Fishing and the Art of Letting Go
MONTHS before the neighboring lake is thawed out enough for us to go fishing, our family is busy with the annual ritual of restocking tackle boxes and restringing fishing rods. This always stirs a bit of restlessness in my husband, and he starts showing signs of what some may term ``cabin fever.'' Not satisfied with merely watching Sunday afternoon outdoorsman programs, he is eager to join them. When not able to contain his enthusiasm any longer, Michael, an avid angler, starts casting his fishing pole in the house. I hold my breath hoping he won't snag the sofa. A quick flick of the wrist and a bass jig whizzes down the hall and plops inches from our cat's paws. Michael reels it in slowly, jerking the line ever so slightly, to see if he can lure the cat into pouncing. This scene continues until the cat decides he has better things to do.
This is the year my two older sons graduate from using a mere drop-line (consisting of a stick, line, and bobber - but no hook) to a full-fledged fishing rod. We've also equipped them with their own tackle boxes. Pleased with their presents, they both chimed: ``Now we can catch some real fish!''
The long-awaited fishing trip came. It was a bit more breezy than usual at our favorite spot. Not much of a fisherman myself, I perched on a rock, happy to be an observant spectator. Michael helped them bait their hooks, and after a few casting lessons Daniel and Peter were ready to ``catch a big one.'' The effort of casting their lines seemed to set them off balance at times, so I watched intently just in case I was needed for a quick rescue.
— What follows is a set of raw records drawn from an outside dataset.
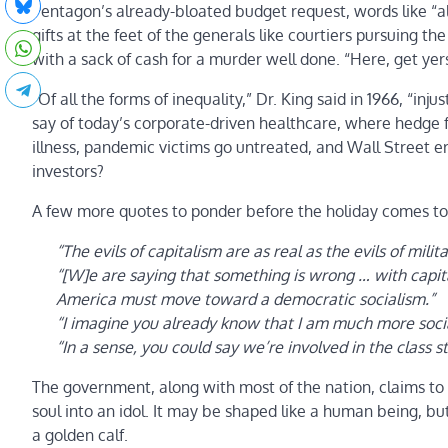
Pentagon’s already-bloated budget request, words like “al
gifts at the feet of the generals like courtiers pursuing t
with a sack of cash for a murder well done. “Here, get yer
“Of all the forms of inequality,” Dr. King said in 1966, “i
say of today’s corporate-driven healthcare, where hedge f
illness, pandemic victims go untreated, and Wall Street 
investors?
A few more quotes to ponder before the holiday comes to 
“The evils of capitalism are as real as the evils of milit
“[W]e are saying that something is wrong … with capit
America must move toward a democratic socialism.”
“I imagine you already know that I am much more socia
“In a sense, you could say we’re involved in the class s
The government, along with most of the nation, claims to 
soul into an idol. It may be shaped like a human being, b
a golden calf.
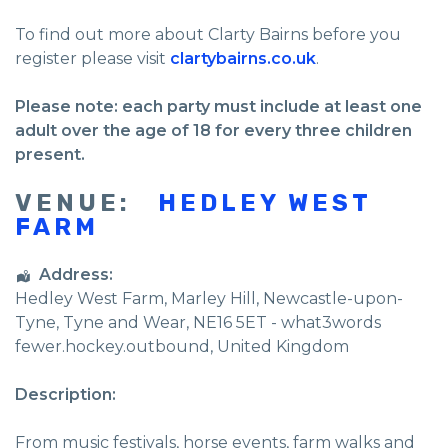
To find out more about Clarty Bairns before you
register please visit
clartybairns.co.uk
.
Please note: each party must include at least one
adult over the age of 18 for every three children
present.
VENUE:
HEDLEY WEST
FARM
Address:
Hedley West Farm
, Marley Hill,
Newcastle-upon-
Tyne
,
Tyne and Wear
,
NE16 5ET - what3words
fewer.hockey.outbound
,
United Kingdom
Description:
From music festivals, horse events, farm walks and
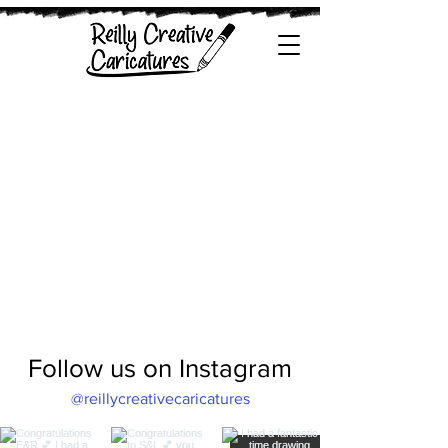
Follow us on Instagram
@reillycreativecaricatures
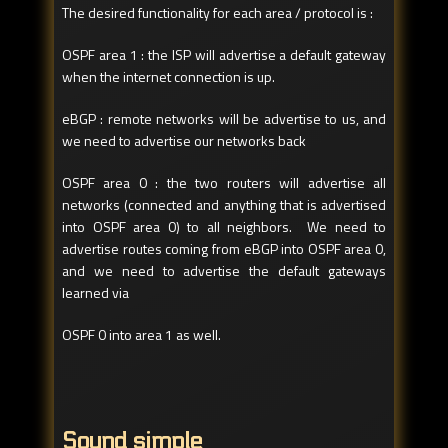
The desired functionality for each area / protocol is :
OSPF area 1 : the ISP will advertise a default gateway
when the internet connection is up.
eBGP : remote networks will be advertise to us, and
we need to advertise our networks back
OSPF area 0 : the two routers will advertise all
networks (connected and anything that is advertised
into OSPF area 0) to all neighbors. We need to
advertise routes coming from eBGP into OSPF area 0,
and we need to advertise the default gateways
learned via
OSPF 0 into area 1 as well.
Sound simple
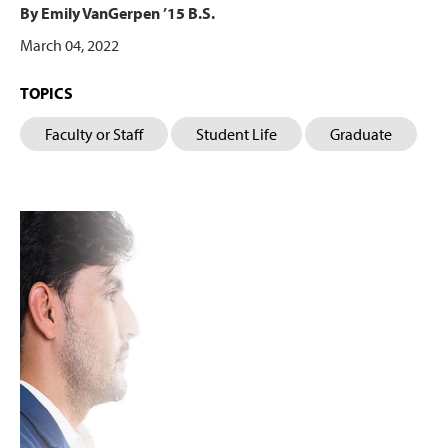
By Emily VanGerpen ’15 B.S.
March 04, 2022
TOPICS
Faculty or Staff
Student Life
Graduate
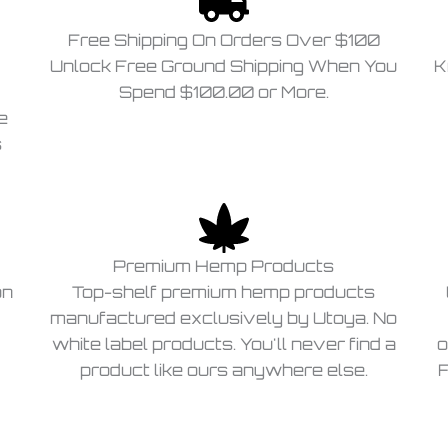
Free Shipping On Orders Over $100
Unlock Free Ground Shipping When You
K
Spend $100.00 or More.
e
s
Premium Hemp Products
on
Top-shelf premium hemp products
manufactured exclusively by Utoya. No
white label products. You'll never find a
o
product like ours anywhere else.
F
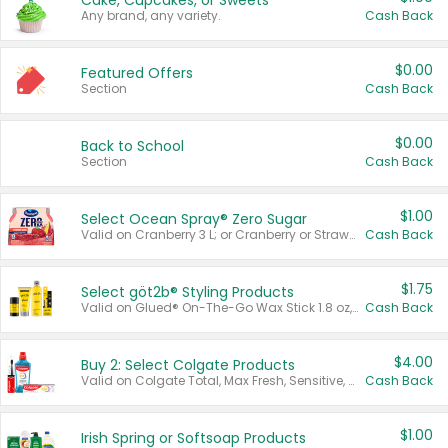
Cake, Cupcakes, or Sweets
Any brand, any variety.
Cash Back
$0.00
Featured Offers
Section
Cash Back
$0.00
Back to School
Section
Cash Back
$1.00
Select Ocean Spray® Zero Sugar
Valid on Cranberry 3 L; or Cranberry or Strawberry Mango 10 oz 6 ct.
Cash Back
$1.75
Select göt2b® Styling Products
Valid on Glued® On-The-Go Wax Stick 1.8 oz, Blasting Freeze Spray® Extra Strong Rigid Hold for Spiked Styles 12 oz, Styling Spiking Glue Water-Resistant Bold Screaming Hold Spikes 6 oz, 2-in-1 Brow Gel & Edge Control Strong Hold Eyebrow & Hair Mascara 0.54 oz.
Cash Back
$4.00
Buy 2: Select Colgate Products
Valid on Colgate Total, Max Fresh, Sensitive, Optic White Advanced, Stain Fighter, Purple or Charcoal toothpastes 3 oz or larger, Colgate 360°, Total, Gum Health, Expert or Optic White toothbrushes , mouthwashes or mouth rinses 16 oz or larger. Excludes 3 pack toothpastes. Items must appear on the same receipt.
Cash Back
$1.00
Irish Spring or Softsoap Products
Michael placed the two boys some distance from each other so as to lessen the probability of getting their lines intertwined. They were both fascinated by the newness of being able to reel in their lines, so they gave the fish only about 10 seconds to nibble. Most times it was long enough, though, because they'd find their worm was missing. Then, of course, they needed help getting another worm on their hook. ``Daddy, a fish ate my worm,'' one would say. And invariably the other would also need assistance. ``Daddy, I got my hook caught on some branches.'' Michael very patiently attended to all their needs and didn't get much fishing of his own accomplished.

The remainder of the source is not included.